2. The method of claim 1, wherein a nonlinear mapping kernel function is used to map the original data points in the low-dimensional feature space to the high-dimensional feature space, so as to extract representative features and characterize complex defect data structures.

3. The collaborative filtering sampling recommendation method oriented to software defect data as claimed in claim 1, wherein a ten-fold cross validation method is adopted to train a historical defect data set, the historical defect data set OD is divided into ten parts, one part of the ten parts is taken as a test set test, the remaining nine parts are taken as training sets train, the training sets train are subjected to unbalance processing by using a mainstream sampling method T to obtain a balanced training set BTtrain, a user selects a proper classification algorithm CA in a classification algorithm library, a metric value is learned on the balanced training set BTtrain by using the classification algorithm CA to obtain a predictor P, the test set is tested by using the predictor P to obtain a corresponding performance accuracyan, and finally an average RankScore of the sum of the performance metric values is taken as a basis for sorting by the sampling method;

when the new defect data and the historical defect data belong to the same item, calculating the similarity between a new defect data set ND and a historical defect data set OD, calculating the intersection number and the union number between the data set characteristics, taking the quotient of the intersection number and the union number as the similarity score SimiScore of the new defect data set and the historical defect data set, when the new defect data and the historical defect data belong to different items, utilizing kernel principal component analysis to carry out characteristic extraction on the new defect data set ND and the historical defect data set OD, reducing the dimensionality of the ND and the OD to 10 dimensions, normalizing the ND and the OD, calculating the arithmetic square root of the sum of the differences of the characteristics of the ND and the OD dimensions, and taking the reciprocal of the calculated arithmetic square root as the similarity score SimiScore of the new defect data set and the historical defect data set;

and correspondingly multiplying the ranking score RankScore of the sampling method by the similarity score SimiSore, taking the product as a recommendation score RecScore, and recommending an applicable sampling method to the new data set by adopting a TOP-N sorting method according to the value of the recommendation score RecScore.

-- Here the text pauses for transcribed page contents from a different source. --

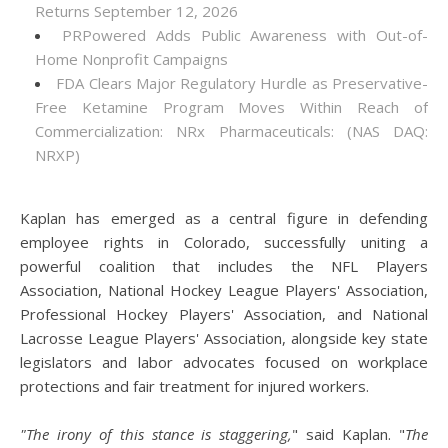
Returns September 12, 2026
PRPowered Adds Public Awareness with Out-of-
Home Nonprofit Campaigns
FDA Clears Major Regulatory Hurdle as Preservative-
Free Ketamine Program Moves Within Reach of
Commercialization: NRx Pharmaceuticals: (NAS DAQ:
NRXP)
Kaplan has emerged as a central figure in defending
employee rights in Colorado, successfully uniting a
powerful coalition that includes the NFL Players
Association, National Hockey League Players' Association,
Professional Hockey Players' Association, and National
Lacrosse League Players' Association, alongside key state
legislators and labor advocates focused on workplace
protections and fair treatment for injured workers.
"The irony of this stance is staggering,
" said Kaplan. "
The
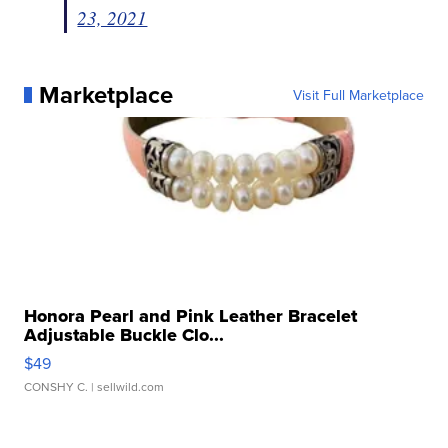
23, 2021
Marketplace
Visit Full Marketplace
Honora Pearl and Pink Leather Bracelet
Adjustable Buckle Clo...
$49
CONSHY C.
| sellwild.com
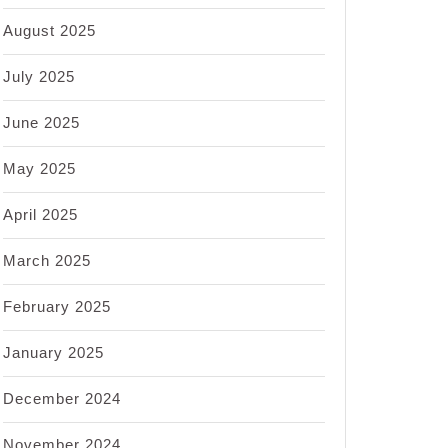
August 2025
July 2025
June 2025
May 2025
April 2025
March 2025
February 2025
January 2025
December 2024
November 2024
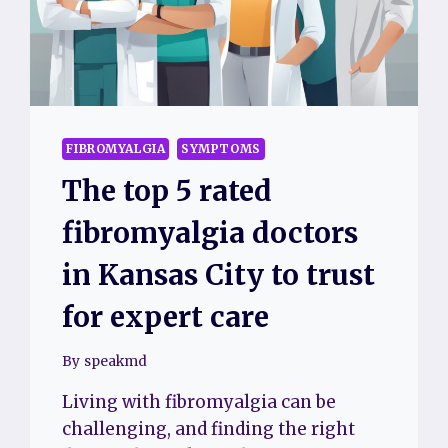
CARE
FIBROMYALGIA
SYMPTOMS
The top 5 rated
fibromyalgia doctors
in Kansas City to trust
for expert care
By
speakmd
Living with fibromyalgia can be
challenging, and finding the right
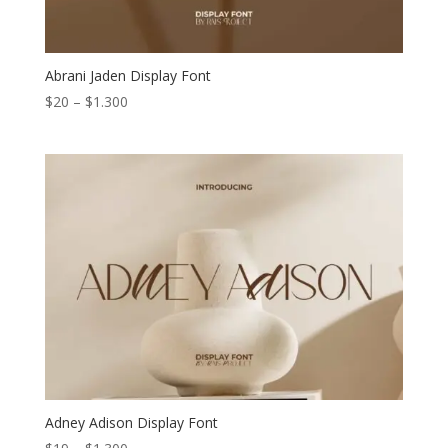
Abrani Jaden Display Font
Price
$
20
–
$
1.300
range:
$20
through
$1.300
Adney Adison Display Font
Price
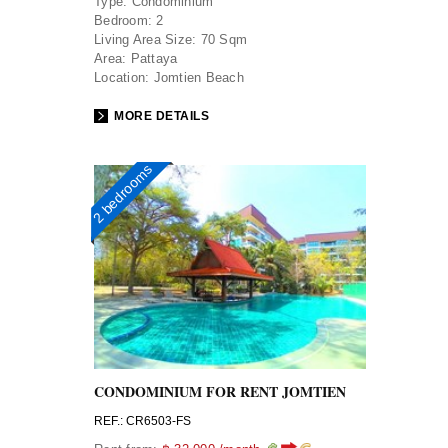
Type:
Condominium
Bedroom:
2
Living Area Size:
70 Sqm
Area:
Pattaya
Location:
Jomtien Beach
MORE DETAILS
2 bedrooms
CONDOMINIUM FOR RENT JOMTIEN
REF.: CR6503-FS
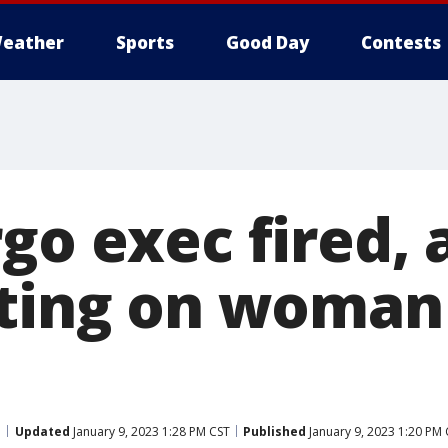
eather
Sports
Good Day
Contests
go exec fired, 
ating on woman
Updated
January 9, 2023 1:28 PM CST
Published
January 9, 2023 1:20 PM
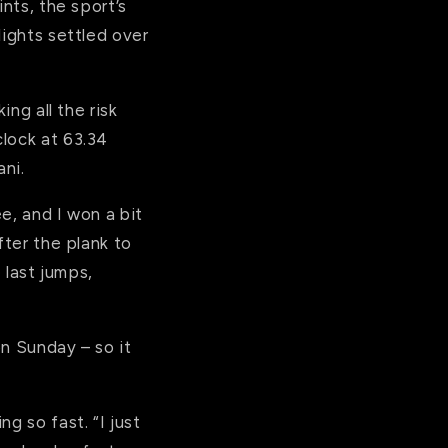
nts, the sport’s
lights settled over
ing all the risk
clock at 63.34
ni.
e, and I won a bit
fter the plank to
 last jumps,
on Sunday – so it
g so fast. “I just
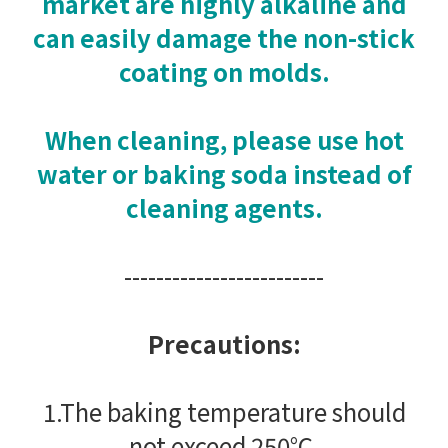
market are highly alkaline and
can easily damage the non-stick
coating on molds.
When cleaning, please use hot
water or baking soda instead of
cleaning agents.
-------------------------
Precautions:
1.The baking temperature should
not exceed 250°C.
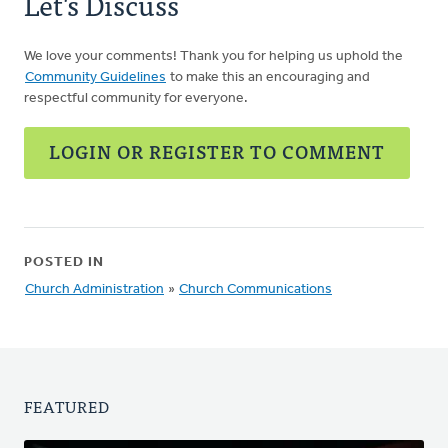
Let's Discuss
We love your comments! Thank you for helping us uphold the
Community Guidelines
to make this an encouraging and
respectful community for everyone.
LOGIN OR REGISTER TO COMMENT
POSTED IN
Church Administration
»
Church Communications
FEATURED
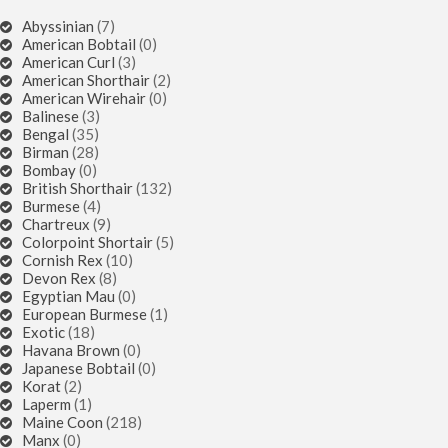
Abyssinian
(7)
American Bobtail
(0)
American Curl
(3)
American Shorthair
(2)
American Wirehair
(0)
Balinese
(3)
Bengal
(35)
Birman
(28)
Bombay
(0)
British Shorthair
(132)
Burmese
(4)
Chartreux
(9)
Colorpoint Shortair
(5)
Cornish Rex
(10)
Devon Rex
(8)
Egyptian Mau
(0)
European Burmese
(1)
Exotic
(18)
Havana Brown
(0)
Japanese Bobtail
(0)
Korat
(2)
Laperm
(1)
Maine Coon
(218)
Manx
(0)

4. The method for eliminating abnormal values according to claim 1, wherein the abnormal values deviating from the main stream category are eliminated by iteratively dividing the data into different categories based on the principle of minimizing the clustering criterion function to make the generated categories as compact and independent as possible.

5. The method for constructing the defect prediction model based on the Stacking ensemble learning as claimed in claim 1, wherein in the Stacking ensemble learning model, the base learner of the first layer needs to satisfy the following characteristics: the method has strong enough performance, correlation and difference as small as possible and performance which cannot be too large, and according to the characteristics, a KNN model, a random forest model and a Gaussian naive Bayes model are selected as a first-layer base learner; since overfitting may occur in the Stacking ensemble learning model, in order to reduce the overfitting, the meta learner at the second layer in the Stacking model should use a simpler model for learning, so the logistic regression model is selected as the meta learner at the second layer.

6. The performance verification method of claim 1, wherein the performance of the KSSDP integrated model of the present invention is analyzed by comparing the false alarm rate with the common indicators of F-Measure, and the performance of the base model and the main stream integrated model is analyzed.